PMI cegah malaria di wilayah pengungsian

Klinik Lapangan PMI di Desa Tompe, Kecamatan Sirenja, Pantai Barat  Kabupaten Donggala, Sulteng.

Para relawan Palang Merah Indonesia (PMI) masih melakukan tugas kemanusiaan di lokasi bencana gempa bumi dan tsunami di Sulawesi Tengah. Salah satunya dengan membagikan kelambu antinyamuk ke sejumla warga yang mengungsi di lokasi bencana untuk mencegah penyebaran penyakit malaria.

Staf Divisi Kesehatan, Sub Divisi Kesehatan Darurat PMI Pusat Mahfud mengatakan, PMI tetap melalukan pelayanan pada fase pemulihan di lokasi bencana Sulteng. ‘’ Terutama mengenai promosi kesehatan kepada para korban yang terdampak bencana,’’ ujar dia dalam keterangan persnya Senin (5/11).

Menurut Mahfud, salah satu yang menjadi perhatian adalah peningkatan penyakit menular di lokasi pengungsian terpadu atau di permukiman warga cukup signifikan diantaranya diare, ispa serta beberapa ada yang terkena malaria. Hal ini didasarkan pada data yang di dapat dari Pusat krisis kesehatan.

Oleh karena itu ungkap Mahfud diperlukan langkah antisipasi dalam menghadapi penyebaran penyakit tersebut. Harapannya upaya pencegahan ini dapat efektif dalam menekan penyebaran penyakit.

Mahfud menuturkan, selain promosi kesehatan PMI bersama Puskesmas Tompe melaksanakan edukasi dan promosi serta membagikan kelambu untuk kelompok rentan di masyarakat. Khususnya balita, ibu hamil dan lansia sebanyak 200 buah kelambu yang telah di distribusikan oleh PMI. Bahkan pada Selasa (5/11) jumlah kelambu yang akan disalurkan ditambah lagi mencapai 1.000 kelambu.

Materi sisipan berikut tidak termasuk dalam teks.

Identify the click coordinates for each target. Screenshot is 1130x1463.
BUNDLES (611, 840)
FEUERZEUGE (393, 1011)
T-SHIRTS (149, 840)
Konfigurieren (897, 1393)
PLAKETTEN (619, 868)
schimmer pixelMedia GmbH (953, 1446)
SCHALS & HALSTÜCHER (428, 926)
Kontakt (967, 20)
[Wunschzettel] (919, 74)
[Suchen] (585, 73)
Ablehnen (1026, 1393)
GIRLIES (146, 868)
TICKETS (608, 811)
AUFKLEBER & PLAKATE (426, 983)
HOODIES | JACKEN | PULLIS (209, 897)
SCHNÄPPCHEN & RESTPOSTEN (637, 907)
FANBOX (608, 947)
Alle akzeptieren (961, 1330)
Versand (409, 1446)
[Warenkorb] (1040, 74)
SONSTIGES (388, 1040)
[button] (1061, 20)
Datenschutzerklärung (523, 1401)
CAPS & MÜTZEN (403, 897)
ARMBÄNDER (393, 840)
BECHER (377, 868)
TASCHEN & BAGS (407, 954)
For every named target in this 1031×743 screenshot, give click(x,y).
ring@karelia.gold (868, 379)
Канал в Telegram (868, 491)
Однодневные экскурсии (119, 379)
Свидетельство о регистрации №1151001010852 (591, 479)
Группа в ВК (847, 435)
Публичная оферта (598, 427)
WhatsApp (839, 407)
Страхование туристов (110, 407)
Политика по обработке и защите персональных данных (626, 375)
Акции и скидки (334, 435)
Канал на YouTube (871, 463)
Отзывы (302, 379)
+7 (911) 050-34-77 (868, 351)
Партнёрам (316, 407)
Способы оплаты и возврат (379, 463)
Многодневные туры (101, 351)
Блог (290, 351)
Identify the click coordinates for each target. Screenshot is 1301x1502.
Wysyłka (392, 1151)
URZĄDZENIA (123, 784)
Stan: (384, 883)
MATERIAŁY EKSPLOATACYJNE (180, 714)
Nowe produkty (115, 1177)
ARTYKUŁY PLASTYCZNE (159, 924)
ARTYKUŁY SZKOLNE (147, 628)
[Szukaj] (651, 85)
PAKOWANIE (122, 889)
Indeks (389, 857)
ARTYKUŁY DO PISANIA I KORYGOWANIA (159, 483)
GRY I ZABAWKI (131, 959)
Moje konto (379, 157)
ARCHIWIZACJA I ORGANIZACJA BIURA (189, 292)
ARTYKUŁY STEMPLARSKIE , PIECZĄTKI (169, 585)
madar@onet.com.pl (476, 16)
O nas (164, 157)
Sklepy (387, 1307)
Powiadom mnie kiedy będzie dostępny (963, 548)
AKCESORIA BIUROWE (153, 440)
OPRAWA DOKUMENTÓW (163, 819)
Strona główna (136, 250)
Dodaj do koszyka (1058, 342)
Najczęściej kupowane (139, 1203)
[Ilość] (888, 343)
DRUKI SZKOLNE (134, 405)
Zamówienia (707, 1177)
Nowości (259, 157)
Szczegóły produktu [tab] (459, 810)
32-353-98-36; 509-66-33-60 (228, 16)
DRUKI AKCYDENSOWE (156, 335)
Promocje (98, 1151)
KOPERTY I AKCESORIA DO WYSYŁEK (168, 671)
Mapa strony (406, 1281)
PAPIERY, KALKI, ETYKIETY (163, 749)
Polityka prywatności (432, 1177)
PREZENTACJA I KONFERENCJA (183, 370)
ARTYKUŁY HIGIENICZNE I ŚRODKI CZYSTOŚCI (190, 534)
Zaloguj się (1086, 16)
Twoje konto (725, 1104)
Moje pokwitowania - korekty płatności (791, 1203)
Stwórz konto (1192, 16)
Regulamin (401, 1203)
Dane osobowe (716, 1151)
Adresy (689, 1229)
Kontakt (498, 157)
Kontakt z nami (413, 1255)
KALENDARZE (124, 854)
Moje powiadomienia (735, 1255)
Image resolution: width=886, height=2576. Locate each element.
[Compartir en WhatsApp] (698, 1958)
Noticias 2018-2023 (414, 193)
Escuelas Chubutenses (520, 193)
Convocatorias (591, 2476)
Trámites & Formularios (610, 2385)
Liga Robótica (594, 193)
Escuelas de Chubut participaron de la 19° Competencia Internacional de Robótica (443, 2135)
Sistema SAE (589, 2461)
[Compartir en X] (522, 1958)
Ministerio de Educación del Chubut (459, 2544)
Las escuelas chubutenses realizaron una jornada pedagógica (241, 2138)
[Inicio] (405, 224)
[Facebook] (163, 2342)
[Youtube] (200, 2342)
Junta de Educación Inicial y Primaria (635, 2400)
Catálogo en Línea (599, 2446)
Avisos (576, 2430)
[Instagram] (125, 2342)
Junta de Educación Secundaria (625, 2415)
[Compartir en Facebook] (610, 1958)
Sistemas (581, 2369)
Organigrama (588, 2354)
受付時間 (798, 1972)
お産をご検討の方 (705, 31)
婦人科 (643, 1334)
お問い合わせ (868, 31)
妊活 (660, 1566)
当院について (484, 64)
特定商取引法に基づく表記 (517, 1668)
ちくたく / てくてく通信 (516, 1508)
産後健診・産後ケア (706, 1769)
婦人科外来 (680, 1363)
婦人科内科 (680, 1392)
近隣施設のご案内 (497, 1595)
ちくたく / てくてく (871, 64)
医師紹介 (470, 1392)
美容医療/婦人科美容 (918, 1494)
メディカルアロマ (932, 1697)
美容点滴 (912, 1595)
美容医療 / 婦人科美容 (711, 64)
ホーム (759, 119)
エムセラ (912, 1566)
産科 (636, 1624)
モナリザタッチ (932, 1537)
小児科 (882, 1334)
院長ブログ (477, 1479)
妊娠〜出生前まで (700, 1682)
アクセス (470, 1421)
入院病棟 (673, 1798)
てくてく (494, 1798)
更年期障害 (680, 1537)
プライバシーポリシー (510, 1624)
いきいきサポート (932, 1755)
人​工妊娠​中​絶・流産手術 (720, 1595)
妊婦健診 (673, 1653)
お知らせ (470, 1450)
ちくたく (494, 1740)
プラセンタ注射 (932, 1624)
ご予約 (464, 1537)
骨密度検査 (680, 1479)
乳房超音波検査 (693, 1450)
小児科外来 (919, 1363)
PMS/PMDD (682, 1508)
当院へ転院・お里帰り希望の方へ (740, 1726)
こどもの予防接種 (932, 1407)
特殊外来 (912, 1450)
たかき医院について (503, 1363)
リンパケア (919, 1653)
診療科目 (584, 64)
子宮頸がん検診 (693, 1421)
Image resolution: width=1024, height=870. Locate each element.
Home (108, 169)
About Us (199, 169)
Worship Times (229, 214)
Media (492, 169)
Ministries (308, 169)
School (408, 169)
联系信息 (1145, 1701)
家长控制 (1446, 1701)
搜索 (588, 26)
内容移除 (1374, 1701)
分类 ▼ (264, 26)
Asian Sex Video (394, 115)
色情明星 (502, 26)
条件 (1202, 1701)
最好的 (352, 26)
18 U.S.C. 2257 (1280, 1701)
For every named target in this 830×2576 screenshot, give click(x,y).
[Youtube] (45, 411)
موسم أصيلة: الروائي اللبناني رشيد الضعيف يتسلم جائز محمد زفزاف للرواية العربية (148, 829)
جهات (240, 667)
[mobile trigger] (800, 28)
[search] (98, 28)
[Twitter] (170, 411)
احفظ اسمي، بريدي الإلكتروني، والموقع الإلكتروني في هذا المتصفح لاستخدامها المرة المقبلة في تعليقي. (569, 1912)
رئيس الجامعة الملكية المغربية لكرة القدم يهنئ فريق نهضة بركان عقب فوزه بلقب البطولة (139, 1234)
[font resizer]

Koordinator Pelayanan Kesehatan Dasar Darurat, Chandra Buana menambahkan, masyarakat terdampak bencana akan rentan terhadap penyakit pascabencana Sebabnya warga dalam kondisi tidak normal sehingga sangat rentan terhadap penyakit.

“Kami di sini bersama Puskesmas Tompe berusaha agar warga dapat memahami pentingnya pencegahan penyakit,’’ imbuh Chandra. Penyaluran kelambu dilakukan untuk pencegahan penyebaran penyakit khususnya gigitan nyamuk Anopheles. Walaupun kelambu ini barang yang sederhana lanjut Chandra namun cukup bermanfaat untuk pencegahan.

Salahsatu warga sebagai salah satu penerima bantuan kelambu Masnani mengaku merasa sangat senang dengan adanya batuan kelambu. ‘’ Di saat musim hujan sudah mulai dan sangat banyak nyamuk, tidur mereka sangat terganggu dan khawatir akan penyakit juga,’’ cetus dia.

Warga kata Masnani, khawatir menggunakan obat nyamuk bakar karena masih tinggal di pengungsian. Tempat pengungsian rawan kebakaran karena terbuat dari kombinasi tenda dan kayu.